Results of seven brand-tracking studies conducted among adults 18+ with health insurance over the past four years by Signal Hill Insights, commissioned by Cumulus Media/Westwood One, suggest that AM/FM radio can do a better job reaching users of pharmaceuticals than TV.


An analysis of these studies, along with other related research, in Westwood One's weekly blog, helps to explain why the category's ad spend on AM/FM has increased 59% since 2018, according to Miller Kaplan. “For the second year in a row, pharma/drug store is the number one advertising category on U.S. network radio,” Cumulus Media/Westwood One Audio Active Group Chief Insights Officer Pierre Bouvard says. “AbbVie, Pfizer, Johnson and Johnson, and P&G are running AM/FM radio campaigns for multiple brands.”

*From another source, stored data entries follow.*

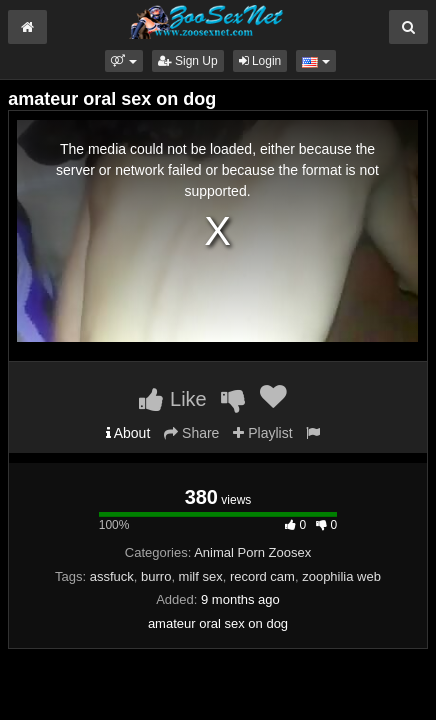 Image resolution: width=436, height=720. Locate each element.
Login (260, 61)
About (128, 433)
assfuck (112, 576)
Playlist (262, 433)
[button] (123, 61)
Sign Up (188, 61)
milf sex (201, 576)
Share (191, 433)
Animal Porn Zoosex (252, 552)
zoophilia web (341, 576)
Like (172, 399)
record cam (262, 576)
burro (156, 576) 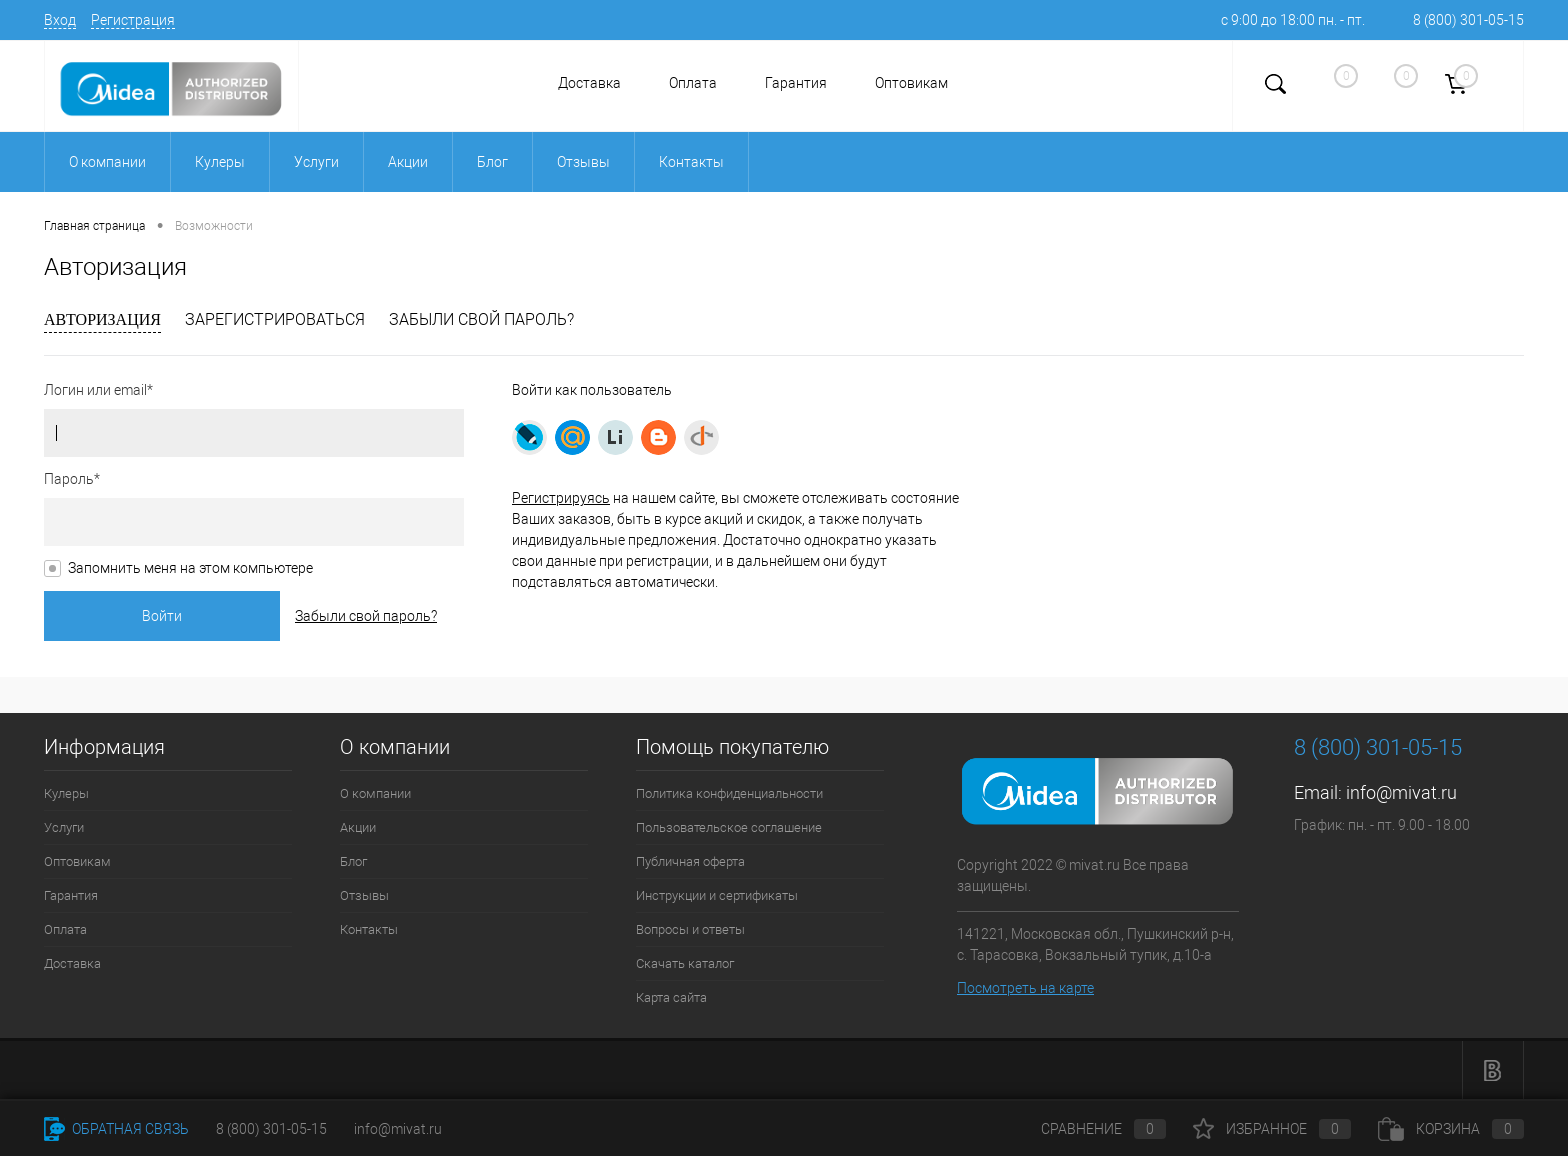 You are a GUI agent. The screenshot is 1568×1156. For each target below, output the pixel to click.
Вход (60, 20)
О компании (375, 793)
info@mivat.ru (1401, 792)
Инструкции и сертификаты (717, 895)
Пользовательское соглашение (729, 827)
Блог (353, 861)
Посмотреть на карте (1025, 988)
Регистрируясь (561, 498)
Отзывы (364, 895)
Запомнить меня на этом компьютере (190, 568)
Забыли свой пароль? (481, 319)
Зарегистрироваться (275, 319)
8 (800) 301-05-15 (1468, 20)
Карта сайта (671, 997)
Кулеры (66, 793)
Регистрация (133, 20)
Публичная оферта (690, 861)
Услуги (64, 827)
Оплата (693, 83)
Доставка (589, 83)
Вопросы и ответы (690, 929)
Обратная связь (116, 1129)
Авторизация (102, 319)
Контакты (369, 929)
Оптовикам (911, 83)
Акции (358, 827)
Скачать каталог (685, 963)
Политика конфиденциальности (729, 793)
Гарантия (796, 83) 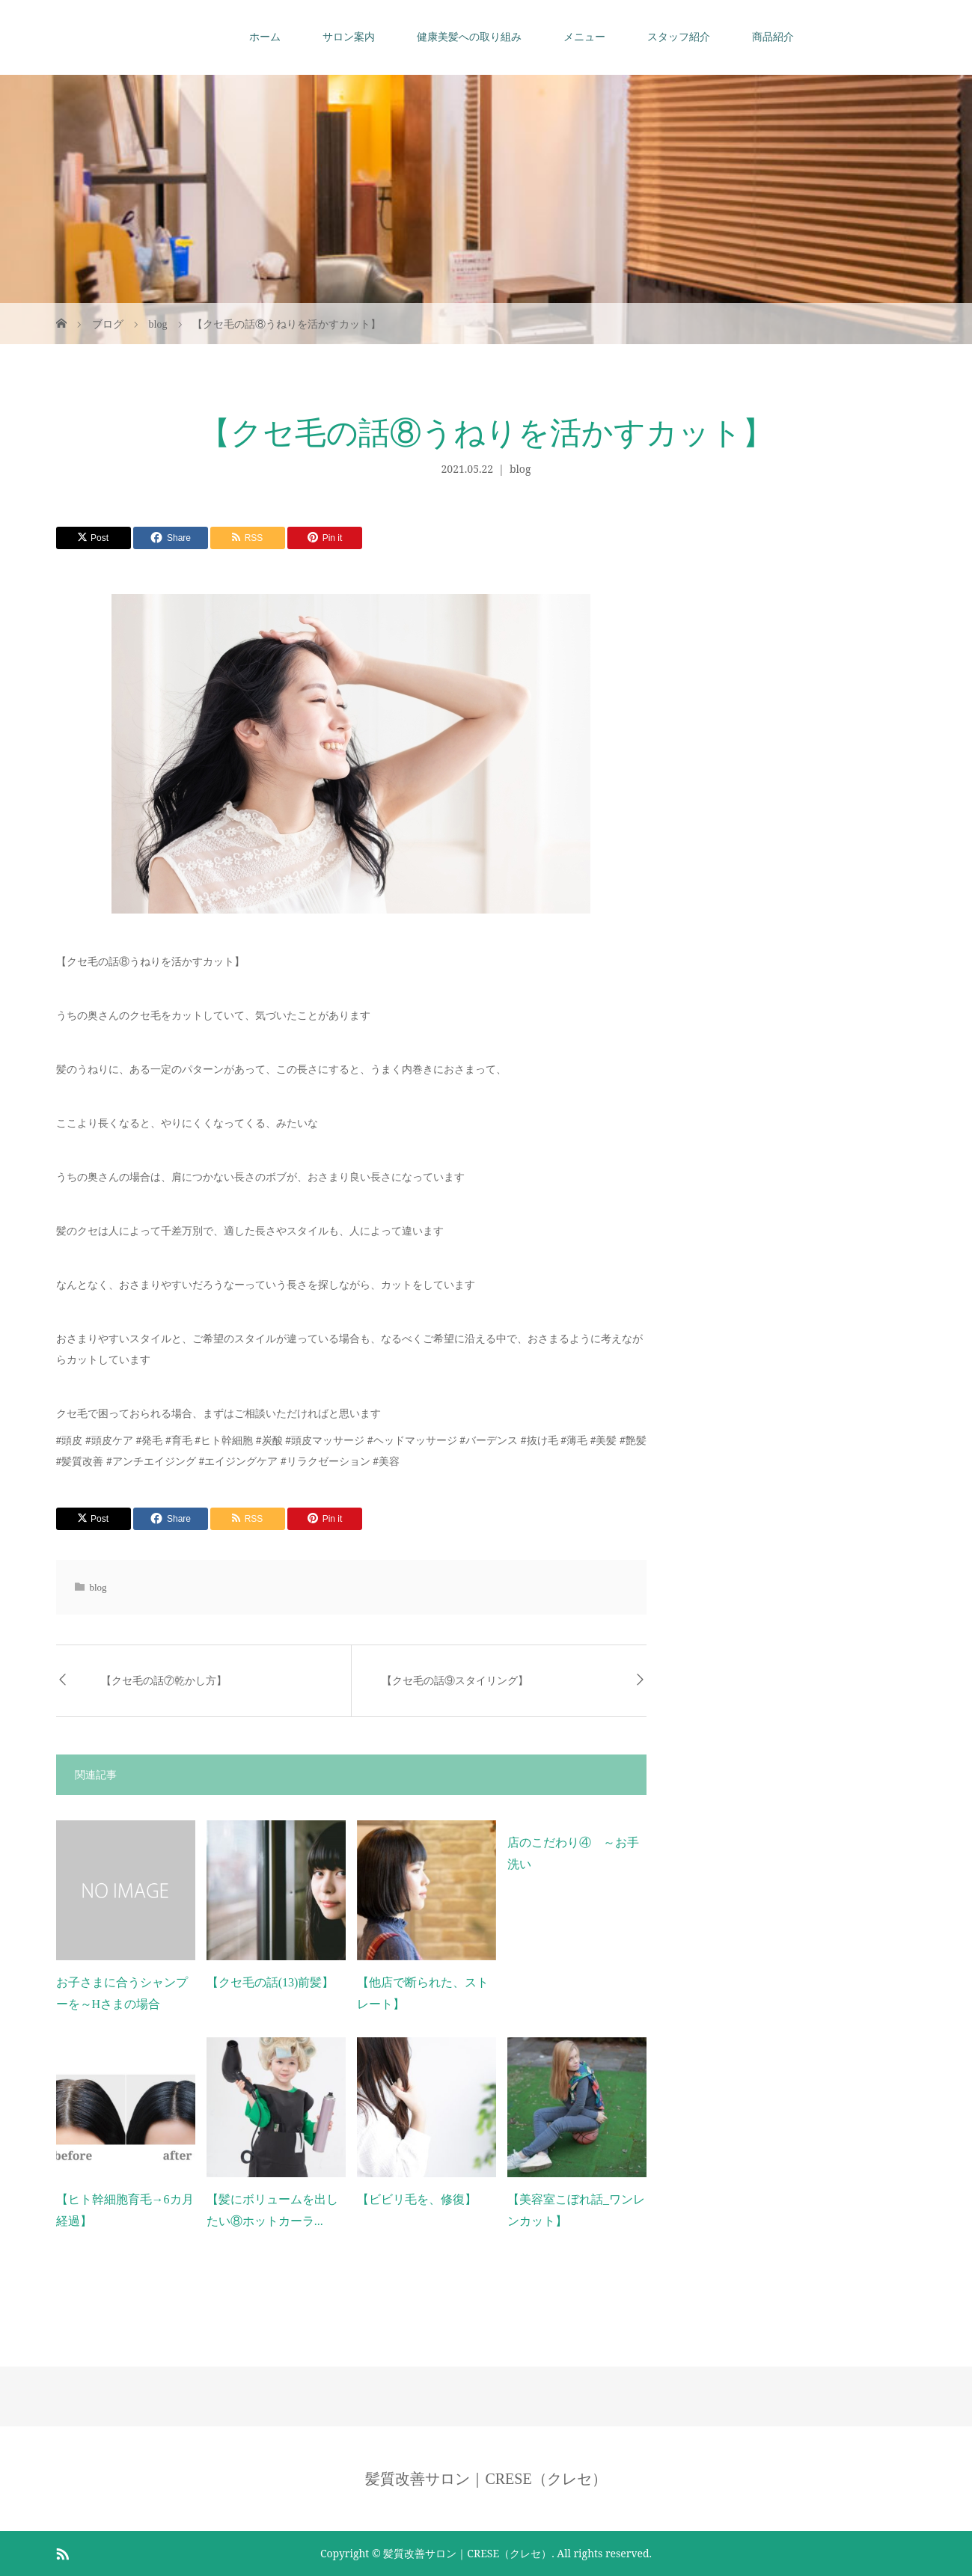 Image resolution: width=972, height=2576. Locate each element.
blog (520, 469)
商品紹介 (773, 37)
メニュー (584, 37)
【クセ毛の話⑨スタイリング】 (455, 1680)
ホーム (265, 37)
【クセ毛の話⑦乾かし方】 (164, 1680)
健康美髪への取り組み (469, 37)
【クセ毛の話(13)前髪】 (270, 1982)
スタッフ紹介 (678, 37)
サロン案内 (349, 37)
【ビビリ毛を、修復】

Citing a recent example of a pharmaceutical company's dependency on radio, Bouvard points out that Moderna used AM/FM in September, reaching more than 83 million Americans to promote its new COVID vaccine.


Signal Hill's surveys were prompted by a major pharma brand looking to measure the impact of its audio ad buy for a digestion ailment medication. Working in its favor was the finding that heavy AM/FM radio listeners have a far greater incidence of having the digestive symptoms ISB-C (irritable bowel syndrome with constipation) or CIC (chronic idiopathic constipation) compared to TV viewers, with heavy AM/FM listeners 33% more likely to be IBS-C patients and 53% more likely to be CIC patients. Additionally, those with the disease skew younger, which explains why TV under-indexes.


“AM/FM radio has worked for the brand,” Bouvard notes. “Among heavy AM/FM radio listeners, there was strong upper funnel growth (awareness and ad recall). Compared to TV viewers, heavy AM/FM radio listeners, had higher unaided awareness, consideration, and usage vs. heavy TV viewers, despite spending nearly three times [as much] on TV vs. AM/FM radio [ads].” All of these metrics hit a four-year high in Signal Hill's most recent study, conducted in May.


Helping to make AM/FM radio's case are Nielsen numbers showing AM/FM radio outreaches live and time-shifted TV among adults 18-49.


In a side-by-side comparison, while TV shows a slight advantage in aided awareness and general ad recall among heavy viewers, AM/FM leads TV by a considerable margin in unaided awareness, brand consideration and usage.


The blog also points to research from ABX showing that for pharma ads, AM/FM radio is 94% as effective as TV at one-fourth the CPM. “TV's 'sight, sound, and motion' superiority over pharma audio ads is a myth,” Bouvard says, citing both ABX's findings and those from a Nielsen study. “Part of the reason is TV ads are not seen 61% of the time. When TV ads play, 40% of the time, people are looking at a second screen, not the TV.”


Using Nielsen's media planning platform, Westwood One's analysis shows that across seven medication brands, the younger the demographic, the greater the incremental reach generated by AM/FM when added to a marketing plan with TV in the mix. Likewise, Bouvard says, [“pharma's] AM/FM radio investments generate a massive reach increase among light TV viewers, and strong growth in medium TV viewers. The network radio overlay causes reach to soar. AM/FM radio makes TV plans better.”